MEP Mick Wallace had some bold if unkind words for democracy U.S. style. He broke the mold and accurately told some inconvenient truths.
American ‘Democracy’ ridiculed
A few months back, MEP Mick Wallace took some flak for voting against an EU resolution against Russia for invading Ukraine. Wallace and MEP Clare Daly wrote an op-ed to explain their ethical vote.
There has been intense interest from the Irish public in yesterday’s vote on the European Parliament’s resolution on Russian aggression against Ukraine, passed by overwhelming majority. Our decision to vote against it has drawn considerable anger. Central to that anger is the mistaken belief we voted “against condemning Russian aggression.” That is not true. We unequivocally condemn Russia’s war of aggression against Ukraine. We call on the Russian Federation to immediately terminate all military activities in Ukraine, unconditionally withdraw its forces, and fully respect Ukraine’s sovereignty. We express our undivided solidarity with the people of Ukraine and call for urgent diplomatic efforts to secure a ceasefire and negotiations to end the conflict.
But as usual, many capitalist countries use crises’ like these to profiteer and justify other moves. Wallace wrote:
The resolution also calls to accelerate provision of military equipment and weapons to Ukraine, to strengthen NATO’s forward presence, to further increase defence spending, and to activate European common and joint defence efforts “in order to strengthen the European pillar within NATO.” It also, opportunistically, calls for throwing open the European energy market to fracked liquefied natural gas (LNG) from the United States. Our political group, the Left, sought to remove these elements from the resolution, but the majority in the European Parliament fought to keep them. We had to vote on the text as a whole, which included these calls. Our vote was not against condemning Russian aggression. It was against flooding Ukraine with weapons. It was against a retaliatory spiral of military escalation, endangering all of Europe. It was against cynically exploiting a invasion of Ukraine to advance the interests of the fossil fuel industry during a climate crisis, endangering the whole planet.
Wallace added that they opposed the new militarization of Europe as well as the creation of policies that would precipitate another World War. Wallace also points out what is apparent to those willing to see objectively.
Despite fulsome rhetoric, Europe has been no friend of Ukraine. The country has been used as a pawn. Ukrainian lives have been treated as expendable. All along, our work has focused on dialogue to bring about an end to the longstanding war in Donbass, in line with the Normandy Format talks and the Minsk II agreement. Our stance is firmly in the tradition of Irish neutrality and international support for peace.
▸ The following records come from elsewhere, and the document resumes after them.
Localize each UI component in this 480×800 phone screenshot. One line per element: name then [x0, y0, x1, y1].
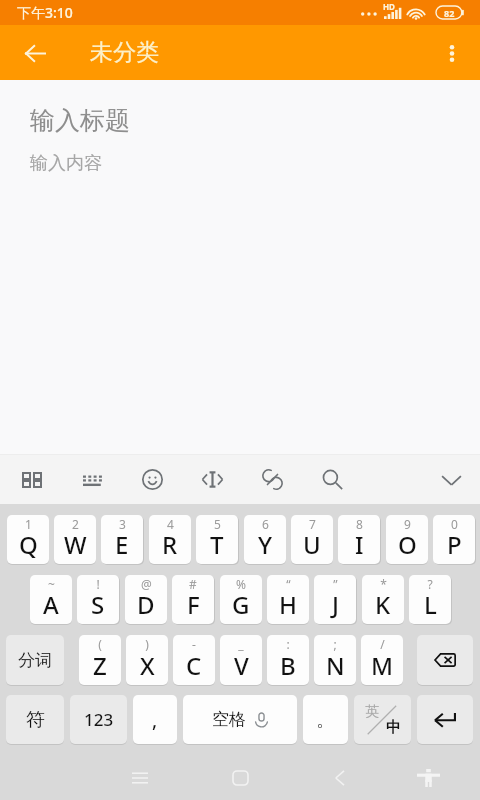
button[interactable]: - — [173, 635, 215, 685]
staticText: ! — [96, 576, 100, 592]
staticText: B — [280, 649, 296, 682]
button[interactable]: / — [361, 635, 403, 685]
staticText: HD — [383, 1, 395, 12]
button[interactable]: 123 — [70, 695, 127, 744]
button[interactable]: 。 — [303, 695, 348, 744]
staticText: Z — [93, 649, 107, 682]
button[interactable]: : — [267, 635, 309, 685]
button[interactable]: 2 — [54, 515, 96, 564]
staticText: ” — [333, 576, 338, 592]
staticText: ) — [145, 636, 149, 652]
staticText: * — [380, 576, 387, 592]
staticText: U — [303, 528, 321, 561]
staticText: 4 — [167, 516, 174, 532]
staticText: ~ — [48, 576, 55, 592]
button[interactable]: Emoji — [122, 455, 182, 504]
staticText: 输入标题 — [30, 105, 130, 136]
staticText: 8 — [356, 516, 363, 532]
staticText: V — [234, 649, 249, 682]
staticText: C — [186, 649, 202, 682]
button[interactable]: 8 — [338, 515, 380, 564]
staticText: ; — [333, 636, 337, 652]
staticText: 输入内容 — [30, 152, 102, 175]
button[interactable]: 1 — [7, 515, 49, 564]
button[interactable]: More options — [430, 31, 474, 75]
button[interactable]: 5 — [196, 515, 238, 564]
staticText: W — [64, 528, 87, 561]
staticText: 空格 — [212, 709, 246, 730]
button[interactable]: 3 — [101, 515, 143, 564]
button[interactable]: Keyboard — [62, 455, 122, 504]
staticText: : — [286, 636, 290, 652]
button[interactable]: # — [172, 575, 214, 624]
button[interactable]: 分词 — [6, 635, 64, 685]
staticText: 82 — [444, 7, 455, 19]
button[interactable]: “ — [267, 575, 309, 624]
staticText: 英 — [365, 703, 379, 721]
staticText: 7 — [309, 516, 316, 532]
button[interactable]: back — [417, 635, 473, 685]
button[interactable]: ) — [126, 635, 168, 685]
staticText: ( — [98, 636, 102, 652]
button[interactable]: 0 — [433, 515, 475, 564]
button[interactable]: ” — [314, 575, 356, 624]
staticText: 2 — [72, 516, 79, 532]
staticText: @ — [141, 576, 152, 592]
button[interactable]: % — [220, 575, 262, 624]
button[interactable]: Accessibility — [398, 755, 458, 800]
staticText: G — [232, 588, 250, 621]
button[interactable]: enter — [417, 695, 473, 744]
button[interactable]: 空格 — [183, 695, 297, 744]
staticText: 。 — [316, 708, 335, 732]
button[interactable]: lang — [354, 695, 411, 744]
staticText: 5 — [214, 516, 221, 532]
staticText: / — [380, 636, 385, 652]
staticText: 3 — [119, 516, 126, 532]
button[interactable]: ! — [77, 575, 119, 624]
button[interactable]: * — [362, 575, 404, 624]
staticText: K — [375, 588, 391, 621]
staticText: Y — [258, 528, 273, 561]
button[interactable]: 4 — [149, 515, 191, 564]
button[interactable]: ( — [79, 635, 121, 685]
button[interactable]: Hide keyboard — [422, 455, 480, 504]
staticText: “ — [286, 576, 291, 592]
staticText: H — [279, 588, 297, 621]
staticText: O — [398, 528, 417, 561]
button[interactable]: ; — [314, 635, 356, 685]
staticText: P — [447, 528, 462, 561]
button[interactable]: @ — [125, 575, 167, 624]
button[interactable]: 符 — [6, 695, 64, 744]
button[interactable]: 6 — [244, 515, 286, 564]
button[interactable]: Cursor control — [182, 455, 242, 504]
staticText: J — [332, 588, 339, 621]
button[interactable]: ? — [409, 575, 451, 624]
staticText: 123 — [84, 708, 114, 731]
staticText: 9 — [404, 516, 411, 532]
button[interactable]: ~ — [30, 575, 72, 624]
staticText: , — [152, 707, 158, 733]
staticText: 0 — [451, 516, 458, 532]
button[interactable]: Search — [302, 455, 362, 504]
button[interactable]: _ — [220, 635, 262, 685]
staticText: 下午3:10 — [17, 3, 73, 22]
staticText: E — [115, 528, 129, 561]
button[interactable]: 7 — [291, 515, 333, 564]
staticText: 中 — [386, 718, 401, 737]
staticText: 符 — [26, 708, 45, 732]
staticText: N — [326, 649, 345, 682]
button[interactable]: Back — [13, 31, 57, 75]
staticText: 分词 — [18, 650, 52, 671]
staticText: M — [371, 649, 394, 682]
button[interactable]: 9 — [386, 515, 428, 564]
button[interactable]: Keyboard layouts — [2, 455, 62, 504]
staticText: # — [189, 576, 197, 592]
staticText: T — [210, 528, 224, 561]
button[interactable]: Clipboard — [242, 455, 302, 504]
button[interactable]: Recent apps — [110, 755, 170, 800]
button[interactable]: Home — [210, 755, 270, 800]
staticText: I — [355, 528, 364, 561]
button[interactable]: , — [133, 695, 177, 744]
staticText: F — [187, 588, 200, 621]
I wanted to present the essence of who Mick Wallace is. So the words he is uttering are not from some lunatic but from a conscientious human being. And here is his inconvenient truth about American democracy.
“Why are we so quiet about challenging the U.S. when they threaten human rights?” Mick Wallace said recently on the EU Parliament floor. “Some people have said in here, ‘Oh, we can’t. Wait, how dare we talk about the U.S.?’ Well, we talk about everybody else. Is the U.S. a functioning democracy? Well, let’s have a look at it.”
Wallace then went on to enumerate some of our most immediately observable sins.
“They spend over 800 billion a year on arms, which is more than most of the world put together,” Wallace said. “They’ve been at war for 250 years since our state was formed 275 years ago. But they can’t afford universal health care. They can’t afford a 1.7 trillion debt forgiveness for students. They can’t afford a program for the 17 million children that go to bed hungry. Is this a functioning democracy? What’s your idea of a democracy? Bernie Sanders wasn’t even allowed to win the nomination for the Democrats. The Americans couldn’t spell democracy.”
There is no refuting any of those statements. It is time that we invest in empowering the masses to clean up what America is further transitioning into now.